George Osborne’s £50m grant for better condoms
The team behind the wonder material graphene – developed at the University of Manchester in 2004 – has just got a big new commission: making condoms.
Graphene is strong, light, nearly transparent, and an excellent conductor of heat and electricity, qualities that have got it dubbed a supermaterial and tipped for use in airplane wings, internet cables and foldable computers. Chancellor George Osborne is a vocal fan, putting £50m into the department making it in 2011 and trumpeting the superthin layers of carbon as a bright new hope for British industry.
But that’s not all graphene is good for … some of the team working on it at Manchester have just landed a deal to make condoms out of it.
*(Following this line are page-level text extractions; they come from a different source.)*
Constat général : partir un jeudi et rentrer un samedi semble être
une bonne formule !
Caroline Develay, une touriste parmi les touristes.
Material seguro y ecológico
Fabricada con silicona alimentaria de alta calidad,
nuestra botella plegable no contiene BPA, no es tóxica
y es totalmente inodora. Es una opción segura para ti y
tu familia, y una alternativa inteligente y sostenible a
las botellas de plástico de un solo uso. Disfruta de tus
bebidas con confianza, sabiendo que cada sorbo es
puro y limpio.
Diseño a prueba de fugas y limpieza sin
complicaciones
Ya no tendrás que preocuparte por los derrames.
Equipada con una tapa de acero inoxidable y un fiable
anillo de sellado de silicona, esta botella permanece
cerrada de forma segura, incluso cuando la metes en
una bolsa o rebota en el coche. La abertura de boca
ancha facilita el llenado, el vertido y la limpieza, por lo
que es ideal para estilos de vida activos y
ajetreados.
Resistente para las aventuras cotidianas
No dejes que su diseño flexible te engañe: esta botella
The commission to revolutionise condoms comes from Bill Gates – or his foundation at least – which run a yearly round of Grand Challenges dishing out funding to ideas that can improve health in the developing world.
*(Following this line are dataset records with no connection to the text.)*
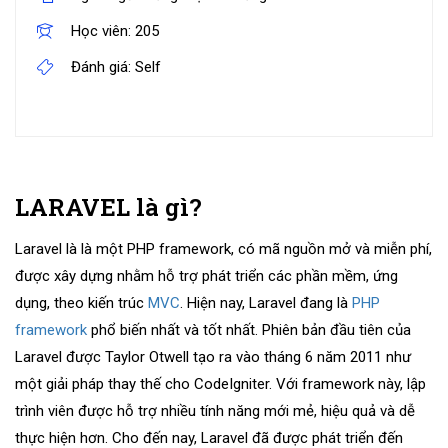
Học viên:
205
Đánh giá:
Self
LARAVEL là gì?
Laravel là là một PHP framework, có mã nguồn mở và miễn phí,
được xây dựng nhằm hỗ trợ phát triển các phần mềm, ứng
dụng, theo kiến trúc
MVC
. Hiện nay, Laravel đang là
PHP
framework
phổ biến nhất và tốt nhất. Phiên bản đầu tiên của
Laravel được Taylor Otwell tạo ra vào tháng 6 năm 2011 như
một giải pháp thay thế cho CodeIgniter. Với framework này, lập
trình viên được hỗ trợ nhiều tính năng mới mẻ, hiệu quả và dễ
thực hiện hơn. Cho đến nay, Laravel đã được phát triển đến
The Manchester project won in the Develop the Next Generation of Condoms section.
Condoms could be so much better, the GrandChallenge states:
Condoms have been in use for about 400 years yet they have undergone very little technological improvement in the past 50 years.
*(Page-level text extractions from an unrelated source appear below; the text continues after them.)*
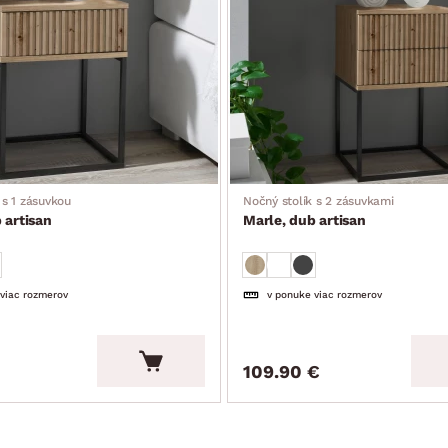
 s 1 zásuvkou
Nočný stolík s 2 zásuvkami
 artisan
Marle, dub artisan
 viac rozmerov
v ponuke viac rozmerov
109.90 €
The primary improvement has been the use of latex as the primary material and quality control measures which allow for quality testing of each individual condom. Material science and our understanding of neurobiology has undergone revolutionary transformation in the last decade yet that knowledge has not been applied to improve the product attributes of one of the most ubiquitous and potentially underutilized products on earth. New concept designs with new materials can be prototyped and tested quickly.
The new condom needs to preserve or even enhance pleasure to win the funding.
We are looking for a Next Generation Condom that significantly preserves or enhances pleasure, in order to improve uptake and regular use. Additional concepts that might increase uptake include attributes that increase ease-of-use for male and female condoms, for example better packaging or designs that are easier to properly apply. In addition, attributes that address and overcome cultural barriers are also desired.
And that is just what the winning tax-payer-funded, entry from Manchester promises to do:
Aravind Vijayaraghavan and a team from the University of Manchester in the United Kingdom propose to develop new elastic composite materials for condoms containing nanomaterials like graphene. This composite material will be tailored to enhance the natural sensation during intercourse while using a condom, which should encourage condom use.
We don’t know what George Osborne thinks about it yet.